A word of understanding and compassion for Oscar handicappers who stick their necks out. Just because you make a wrong call about this or that film being a “presumptive Best Picture Oscar winner” doesn’t mean you’re doing something wrong. Oscar prognosticating is a very fickle and tricky game. On a nearly daily basis you have to (a) try and take the pulse of the town, (b) consider aesthetic criteria that has taken decades to accumulate and sink in, and (c) listen to your gut. And sometimes your gut ends up calling the tune, and sometimes your gut is wrong. But if you don’t listen to and occasionally express your instinctual readings, you’re being a milquetoast and an equivocator.

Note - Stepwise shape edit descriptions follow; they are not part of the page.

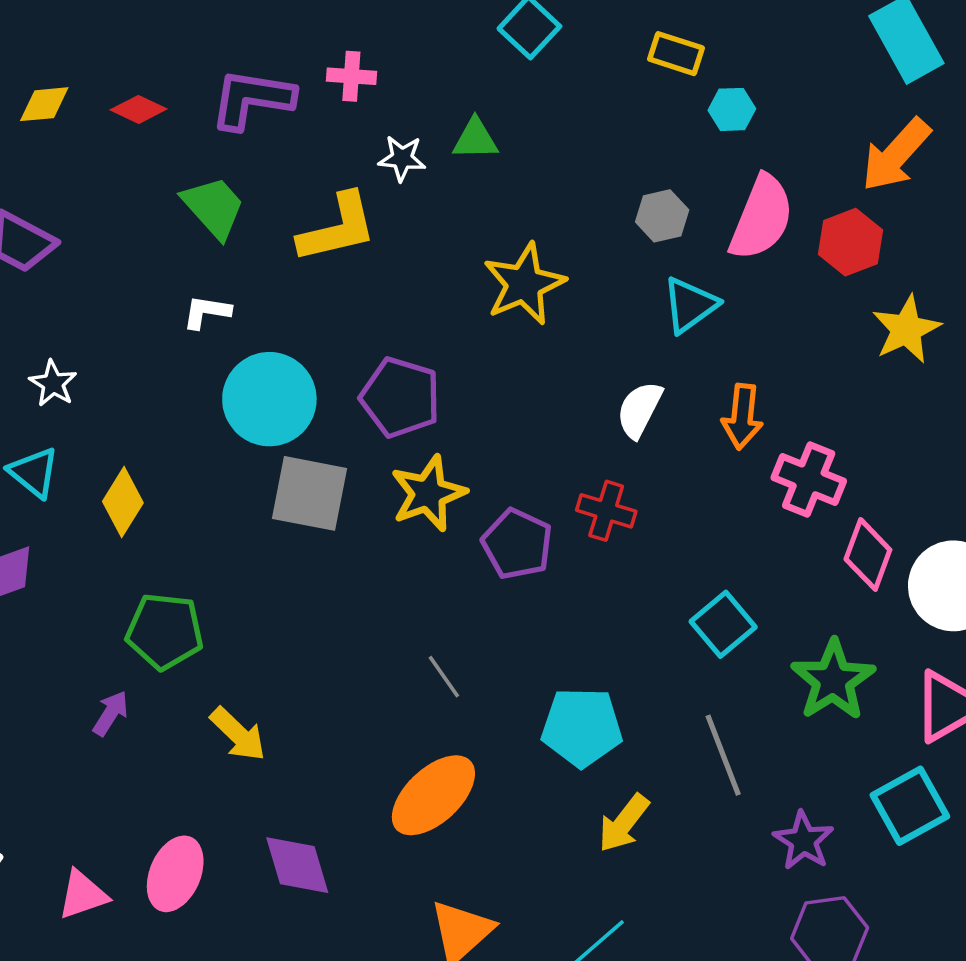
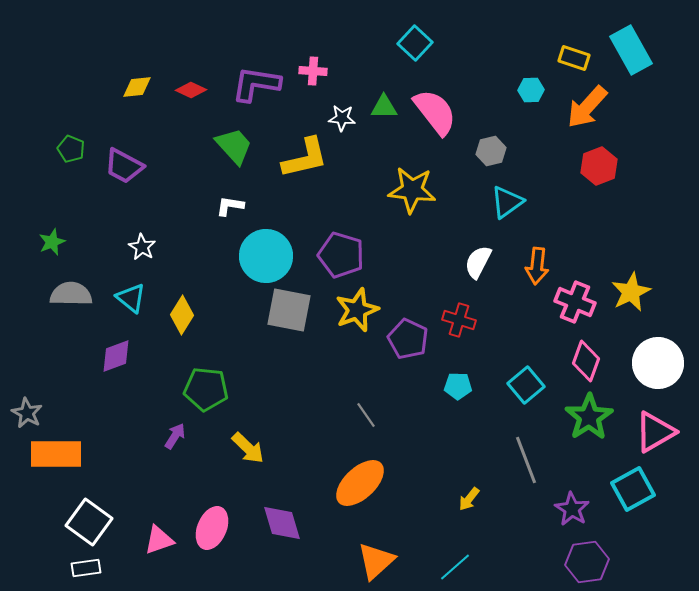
yellow rectangle: (676, 54) -> (574, 58), moved
orange arrow: (896, 155) -> (587, 107), moved
pink semicircle: (762, 218) -> (435, 112), moved, turned -60
yellow star: (524, 284) -> (412, 190), turned 30
yellow star: (906, 329) -> (631, 292), moved
pink diamond: (868, 554) -> (586, 361), moved
cyan pentagon: (582, 727) -> (458, 386), moved, size x0.6
yellow arrow: (624, 823) -> (469, 499), size x0.7

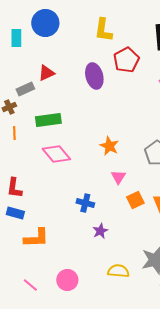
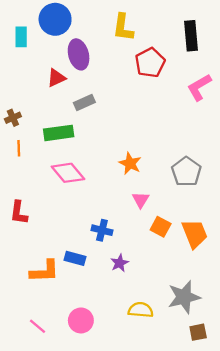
purple ellipse: (94, 76) -> (79, 54), moved
gray rectangle: (25, 89) -> (84, 102), moved
orange square: (135, 200) -> (161, 227), turned -36
blue rectangle: (15, 213) -> (75, 258), moved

If Teddy Roosevelt were an Oscar prognosticator, he might well have made a gut call for Munich or some other shortfaller. And you know what he’d be saying on a day like today? Life is not about playing it safe. There is no reward without risk. Real men lay their beliefs flat on the table and come what may.
Reese Witherspoon will win the Golden Globe (Musical Comedy) award for her Walk the Line performance, and that’s cool. But the also-nominated Sara Jessica Parker delivers a more skilled and much-more-difficult-to-pull-off performance in The Family Stone, and the HFPA members should really think this over before voting. Witherspoon’s June Carter is all about spirit and buoyancy…the sincerity and level-headedness of a good country girl. But Parker’s performance is a trapeze act, and the more I think about it the more exceptional it seems.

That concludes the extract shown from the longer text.